Jian Nisi, deputy director of Hubei Changshengchuan Tea Research Institute, stood at a cultural exhibition in Hotan in August holding a dark brick of tea that drew many curious local residents.

"For Uygur and Mongolian families, our brick tea is the foundation of their milk tea. It's more than a drink, it is the drink of life on the grasslands," Jian says.

Since its founding in the Ming Dynasty (1368-1644), Changshengchuan's tea traveled through ancient tea routes to border regions, becoming a daily necessity for multi-ethnic communities.

To this day, it remains a designated producer of specialty ethnic goods, supplying border areas under plans organized by the national ethnic affairs authorities.

As a key component of Hubei's pairing assistance program in Xinjiang, Changshengchuan worked closely with Bortala Mongol autonomous prefecture in the north of Xinjiang since 2018.

"We hold regular training sessions at the prefecture's cultural center twice a year, teaching tea art techniques and sales skills," Jian says.

So far, Changshengchuan has developed 170 distributors and partners in Bortala, most of them local women.

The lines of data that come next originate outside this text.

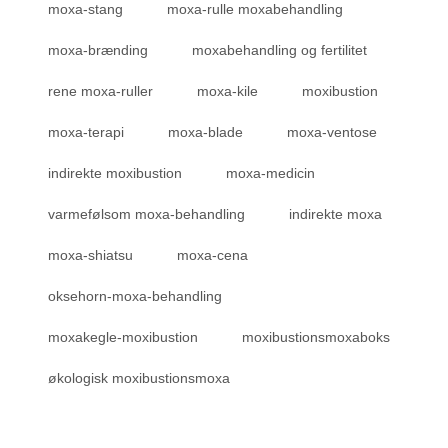
moxa-stang
moxa-rulle moxabehandling
moxa-brænding
moxabehandling og fertilitet
rene moxa-ruller
moxa-kile
moxibustion
moxa-terapi
moxa-blade
moxa-ventose
indirekte moxibustion
moxa-medicin
varmefølsom moxa-behandling
indirekte moxa
moxa-shiatsu
moxa-cena
oksehorn-moxa-behandling
moxakegle-moxibustion
moxibustionsmoxaboks
økologisk moxibustionsmoxa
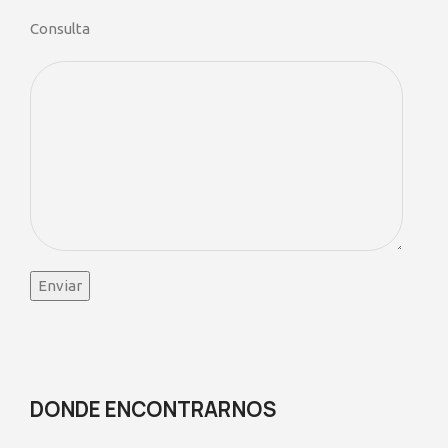
Consulta
DONDE ENCONTRARNOS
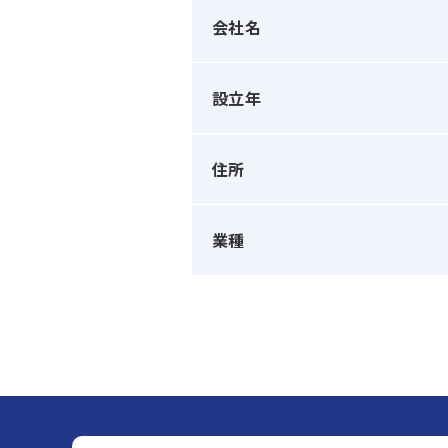
会社名
設立年
住所
業種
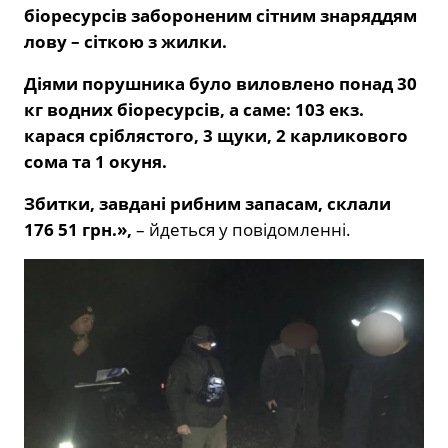
біоресурсів забороненим сітним знаряддям
лову – сіткою з жилки.
Діями порушника було виловлено понад 30
кг водних біоресурсів, а саме: 103 екз.
карася сріблястого, 3 щуки, 2 карликового
сома та 1 окуня.
Збитки, завдані рибним запасам, склали
176 51 грн.»,
– йдеться у повідомленні.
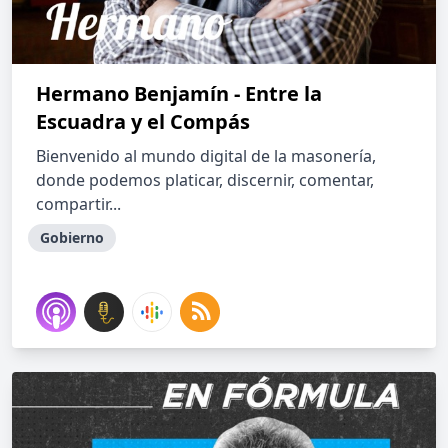
Hermano Benjamín - Entre la
Escuadra y el Compás
Bienvenido al mundo digital de la masonería,
donde podemos platicar, discernir, comentar,
compartir...
Gobierno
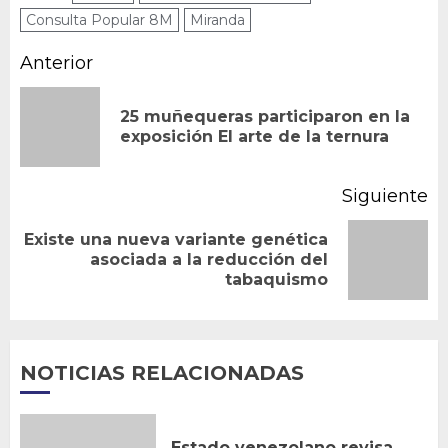
Consulta Popular 8M
Miranda
Navegación
Anterior
de
25 muñequeras participaron en la
En
entradas
exposición El arte de la ternura
an
Siguiente
Existe una nueva variante genética
Siguiente
asociada a la reducción del
tabaquismo
entrada:
NOTICIAS RELACIONADAS
Estado venezolano revisa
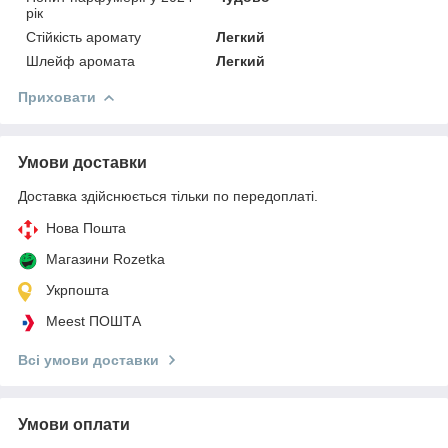
рік
Стійкість аромату
Легкий
Шлейф аромата
Легкий
Приховати
Умови доставки
Доставка здійснюється тільки по передоплаті.
Нова Пошта
Магазини Rozetka
Укрпошта
Meest ПОШТА
Всі умови доставки
Умови оплати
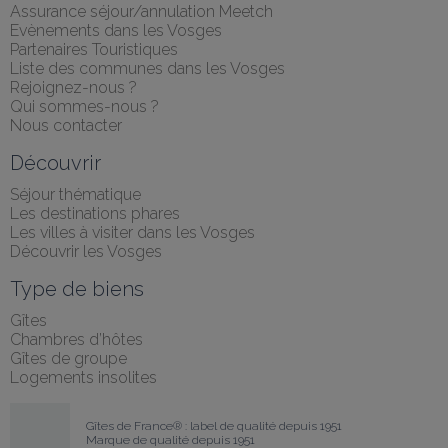
Assurance séjour/annulation Meetch
Evènements dans les Vosges
Partenaires Touristiques
Liste des communes dans les Vosges
Rejoignez-nous ?
Qui sommes-nous ?
Nous contacter
Découvrir
Séjour thématique
Les destinations phares
Les villes à visiter dans les Vosges
Découvrir les Vosges
Type de biens
Gîtes
Chambres d’hôtes
Gîtes de groupe
Logements insolites
Gîtes de France® : label de qualité depuis 1951
Marque de qualité depuis 1951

E-commerce training has helped local partners expand sales online.

"Many homemakers have become tea art specialists or salespeople through the program, earning monthly incomes between 5,000 and 6,000 yuan — all without leaving their hometowns," Jian says. Moreover, Changshengchuan not only sells brick tea in Xinjiang but also uses its Hubei distribution network to bring local specialties, such as Hotan jujubes and roses, to wider markets.

"Innovative tea products that incorporate these ingredients have been well received," Jian says.

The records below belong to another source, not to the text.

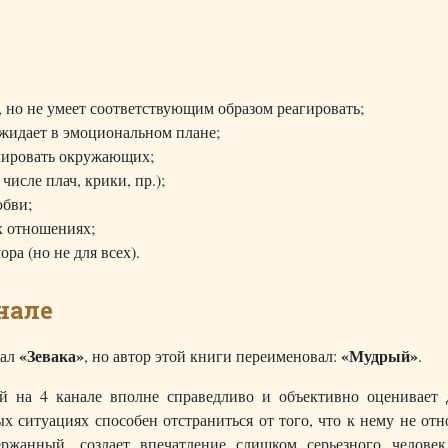
, но не умеет соответствующим образом реагировать;
ожидает в эмоциональном плане;
лировать окружающих;
числе плач, крики, пр.);
юбви;
х отношениях;
ра (но не для всех).
нале
«Зевака»
«Мудрый»
вал
, но автор этой книги переименовал:
.
й на 4 канале вполне справедливо и объективно оценивает 
х ситуациях способен отстраниться от того, что к нему не отн
ржанный, создает впечатление слишком серьезного человек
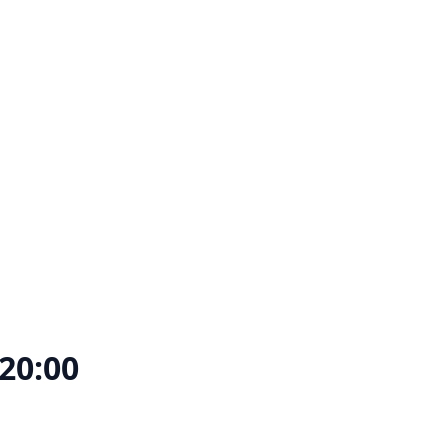
20:00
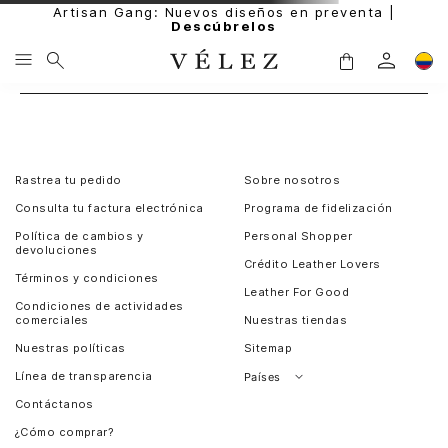
Artisan Gang: Nuevos diseños en preventa |
Descúbrelos
Rastrea tu pedido
Sobre nosotros
Consulta tu factura electrónica
Programa de fidelización
Política de cambios y
Personal Shopper
devoluciones
Crédito Leather Lovers
Términos y condiciones
Leather For Good
Condiciones de actividades
comerciales
Nuestras tiendas
Nuestras políticas
Sitemap
Línea de transparencia
Países
Contáctanos
Perú
¿Cómo comprar?
Chile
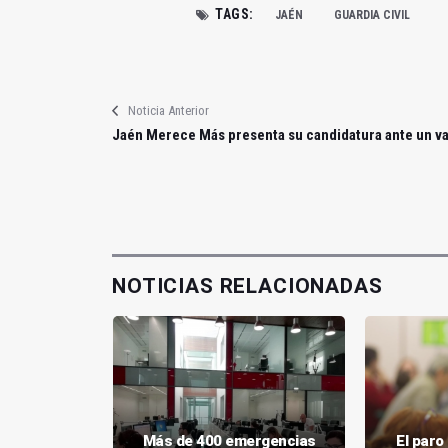
TAGS:
JAÉN
GUARDIA CIVIL
Noticia Anterior
Jaén Merece Más presenta su candidatura ante un v
NOTICIAS RELACIONADAS
spirantes
Más de 400 emergencias
El par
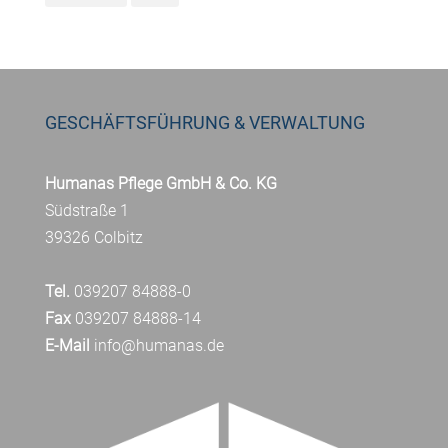
GESCHÄFTSFÜHRUNG & VERWALTUNG
Humanas Pflege GmbH & Co. KG
Südstraße 1
39326 Colbitz
Tel.
039207 84888-0
Fax
039207 84888-14
E-Mail
info@humanas.de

With these partnerships, Changshengchuan has achieved steady sales growth in Xinjiang.

Annual sales in Bortala jumped from 120 tons at the beginning to nearly 2,000 tons, while regional sales across Xinjiang grew from around 5,000-6,000 tons to nearly 10,000 tons, Jian says.

"We are not just doing business — we are continuing an ethnic unity story centuries in the making," Jian says.

"We will keep helping local communities prosper through tea," she adds.

Both projects represent just a fraction of the extensive pairing assistance efforts carried out by provinces and municipalities across Xinjiang.

To date, China has established a four-tier representative intangible cultural heritage cataloguing system at the national, provincial, municipal, and county levels, enabling systematic protection of the outstanding traditional cultures of all regions and ethnic groups.

Cultural heritage has thus become both a vehicle and a bond that promote interactions among China's diverse ethnic groups.

Yangzhou jade carving municipal representative inheritor Xue Qun came to Hotan earlier this year, eager to learn from such exchanges.

"When inheritors from different regions and disciplines communicate freely and learn from one another, it creates a powerful synergy," she notes.

"We complement each other's strengths, improve our techniques, broaden our perspectives, and explore new markets."

The connection between Yangzhou jade carving and Hotan jade dates back decades.

In the 1980s, the Yangzhou jade factory partnered with an arts and crafts company in Hotan to establish a jade carving workshop, infusing Hotan's prized jade with Yangzhou's renowned craftsmanship.

In recent years, Yangzhou has trained over 100 jade carving practitioners from Hotan, two of whom have been recognized as autonomous regional-level masters of arts and crafts in Xinjiang. Yangzhou has also helped Hotan develop a range of culturally innovative jade products that have been well received in the marketplace.

Minawar Mutallip, a county-level inheritor of farmer paintings in Xinjiang's Makit county, has been a beneficiary of cultural exchange.

In 2017, feeling that her artistic practice had reached a technical plateau, she secured an opportunity to travel to southeastern Fujian province and study lacquer painting.

There, she began experimenting with incorporating materials such as alkaline powder and eggshell into her traditional farmer paintings, creating an innovative hybrid art form.

"Learning lacquer techniques wasn't easy — it came with the countless challenges of merging different artistic disciplines," she says. "But I'm determined to use more creative methods to depict the landscapes and the culture of Xinjiang."